EXERCISE DIRECTIONS »
Go through the listing below and retype exactly the lines starting at the one with "el primero en" and ending at the one with "dates de péremption", skipping pictures.

* * * * *

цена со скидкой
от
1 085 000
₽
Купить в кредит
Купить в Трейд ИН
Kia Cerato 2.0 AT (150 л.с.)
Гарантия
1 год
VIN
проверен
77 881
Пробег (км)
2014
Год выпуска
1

* * * * *

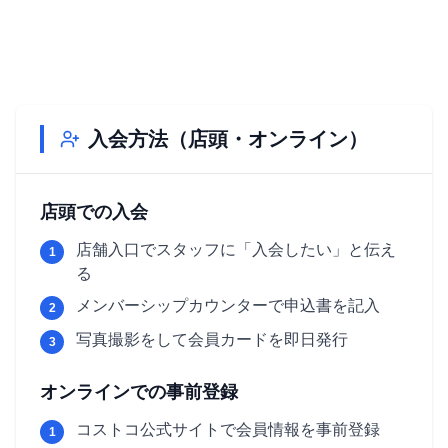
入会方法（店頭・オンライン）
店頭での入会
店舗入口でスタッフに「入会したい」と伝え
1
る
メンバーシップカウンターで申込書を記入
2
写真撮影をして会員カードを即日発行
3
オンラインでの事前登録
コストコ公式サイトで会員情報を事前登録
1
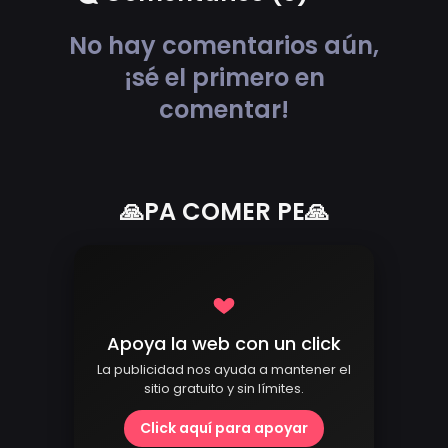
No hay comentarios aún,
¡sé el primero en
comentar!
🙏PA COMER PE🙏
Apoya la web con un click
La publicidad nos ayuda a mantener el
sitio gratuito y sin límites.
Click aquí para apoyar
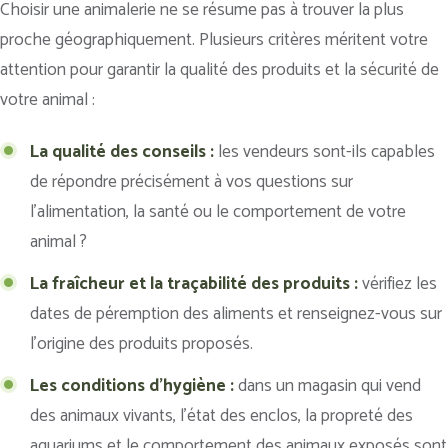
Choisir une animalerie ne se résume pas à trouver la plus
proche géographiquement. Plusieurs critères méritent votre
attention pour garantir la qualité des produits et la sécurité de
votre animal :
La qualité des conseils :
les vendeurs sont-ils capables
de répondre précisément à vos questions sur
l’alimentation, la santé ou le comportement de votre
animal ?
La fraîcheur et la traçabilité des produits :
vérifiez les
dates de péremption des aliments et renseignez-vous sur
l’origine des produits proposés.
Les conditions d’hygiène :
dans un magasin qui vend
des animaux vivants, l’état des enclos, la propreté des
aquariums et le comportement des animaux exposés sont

* * * * *

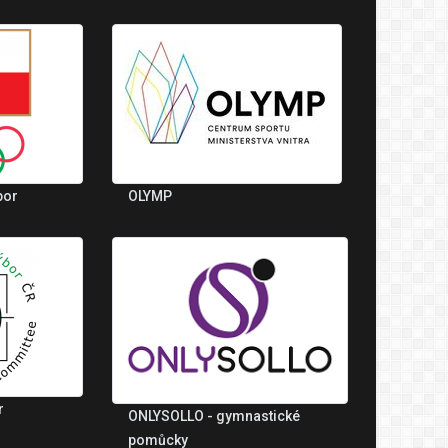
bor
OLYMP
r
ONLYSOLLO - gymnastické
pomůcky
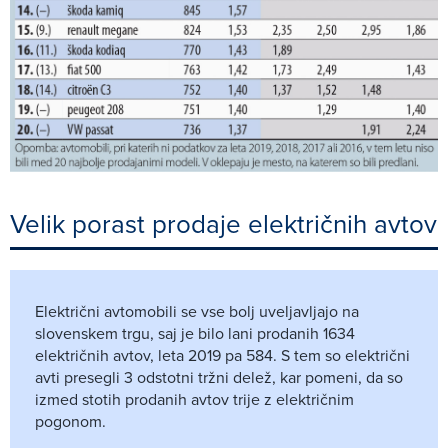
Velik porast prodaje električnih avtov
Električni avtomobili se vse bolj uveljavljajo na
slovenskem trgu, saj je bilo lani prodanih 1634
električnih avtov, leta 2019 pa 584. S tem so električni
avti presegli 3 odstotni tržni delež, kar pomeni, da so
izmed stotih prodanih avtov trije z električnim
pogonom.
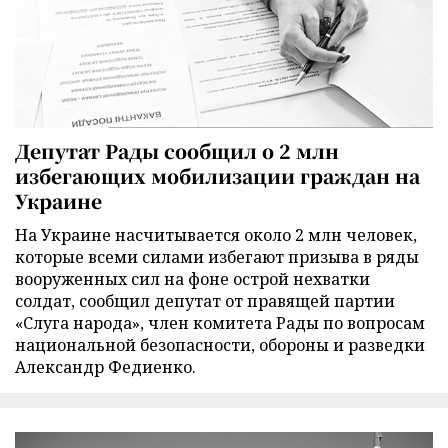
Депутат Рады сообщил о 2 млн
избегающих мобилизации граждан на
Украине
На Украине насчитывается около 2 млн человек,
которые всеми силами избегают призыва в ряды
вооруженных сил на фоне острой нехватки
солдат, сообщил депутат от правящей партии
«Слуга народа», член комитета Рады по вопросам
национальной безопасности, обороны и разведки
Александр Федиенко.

* * * * *

SOLUTION TO THIS PROBLEM »
¡sé el primero en
comentar!
🙏PA COMER PE🙏
Apoya la web con un click
La publicidad nos ayuda a mantener el
sitio gratuito y sin límites.
Click aquí para apoyar
Choisir une animalerie ne se résume pas à trouver la plus
proche géographiquement. Plusieurs critères méritent votre
attention pour garantir la qualité des produits et la sécurité de
votre animal :
La qualité des conseils :
les vendeurs sont-ils capables
de répondre précisément à vos questions sur
l’alimentation, la santé ou le comportement de votre
animal ?
La fraîcheur et la traçabilité des produits :
vérifiez les
dates de péremption des aliments et renseignez-vous sur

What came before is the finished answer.